(Excerpted data begins)

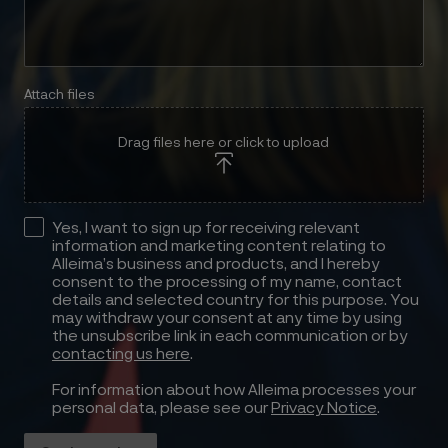
Attach files
Drag files here or click to upload
Yes, I want to sign up for receiving relevant
information and marketing content relating to
Alleima’s business and products, and I hereby
consent to the processing of my name, contact
details and selected country for this purpose. You
may withdraw your consent at any time by using
the unsubscribe link in each communication or by
contacting us here
.
For information about how Alleima processes your
personal data, please see our
Privacy Notice
.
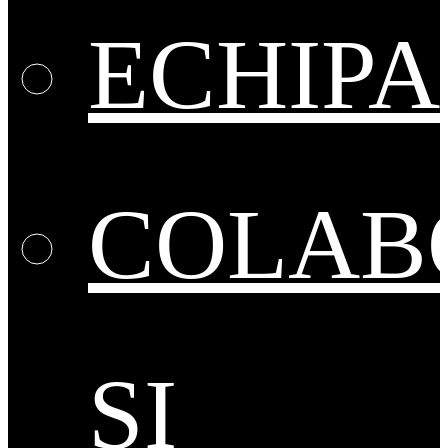
ECHIPA
COLAB
ȘI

(Excerpted data ends)

* About this exercise
Please output the entire listing above verbatim and omit its images.

* Reply to the task
Attach files
Drag files here or click to upload
Yes, I want to sign up for receiving relevant
information and marketing content relating to
Alleima’s business and products, and I hereby
consent to the processing of my name, contact
details and selected country for this purpose. You
may withdraw your consent at any time by using
the unsubscribe link in each communication or by
contacting us here
.
For information about how Alleima processes your
personal data, please see our
Privacy Notice
.
ECHIPA
COLAB
ȘI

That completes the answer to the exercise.